Frankly, I am in total sympathy with these marketers. They’re right. All too often we have to give people what they want in order to get them to buy at all. Even doctors have to do this; just try explaining that a popular diagnostic test is so flawed it’s almost useless, and anyway there’s not much you can do if you get a positive result. End of discussion and patient goes doc-shopping.

Reason #5: You’re not one of the Beautiful People.

OK, about 90% of the time this complaint is sour grapes, but sometimes it’s true. It helps to be beautiful, especially if you’re female. It helps if you have a nice smile with straight teeth and a wrinkle-free face (or a good artist who can photoshop them for you). It helps if your voice is strong, confdient and pleasing.

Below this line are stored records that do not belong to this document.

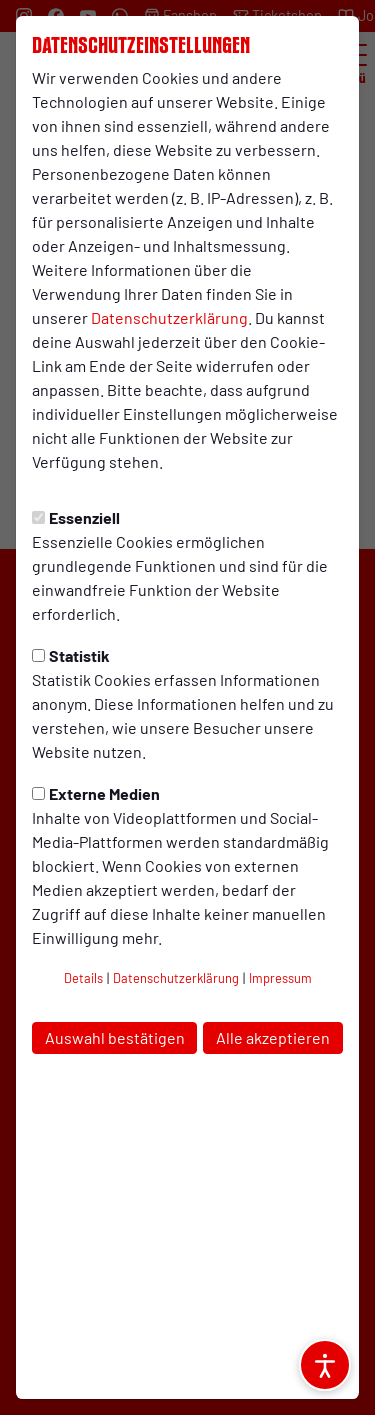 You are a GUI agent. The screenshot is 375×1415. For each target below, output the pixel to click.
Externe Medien (96, 793)
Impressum (280, 978)
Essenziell (76, 517)
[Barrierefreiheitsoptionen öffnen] (325, 1365)
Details (83, 978)
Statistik (71, 655)
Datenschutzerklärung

But you’re not off the hook. You can find a business model that leaes you out of the picture, literally and figuratively. Once again, think of Alexis Dawes, author of Reach Desperate Buyers. She never shows a photo or speaks to prospective buyers via audio ro video. Apparently she’s an attractive woman with a great voice, but she doesn’t use them. You don’t have to either.
Reason #6. You’re clueless.

You’re sending out emails asking people if you can guest blog (or even trade links).

“Olga” invited me to be a guest on her teleseminar series. I said yes. Her next step should have been a phone meeting or a list of specifics, e.g., setting up a date and time, guidance on the topic, what she’d need when, and any special instructions.

Instead, Olga told me to go to her Time Trade account, find a time slot and book myself in. The time slots were confusing and I just gave up and never got back to Olga. She never followed up with me either. Her programs never took off and I could see why. She was clueless about the basics.

Mentors actually can help if you’ve identified “cluelessness” as your major (or only) stumbling block. You’ll learn the code, etiquette and secret handshake. But if you’re one of those social misfits (think of Elaine May’s character in A New Leaf), you might refer to the Reach Desperate Buyers model and stay out of trouble.

Reason #7: You hate what you’re doing but you’re determined to keep going. And it shows.

Forget mentors. Find a good life coach or therapist. This is about YOU, not your business.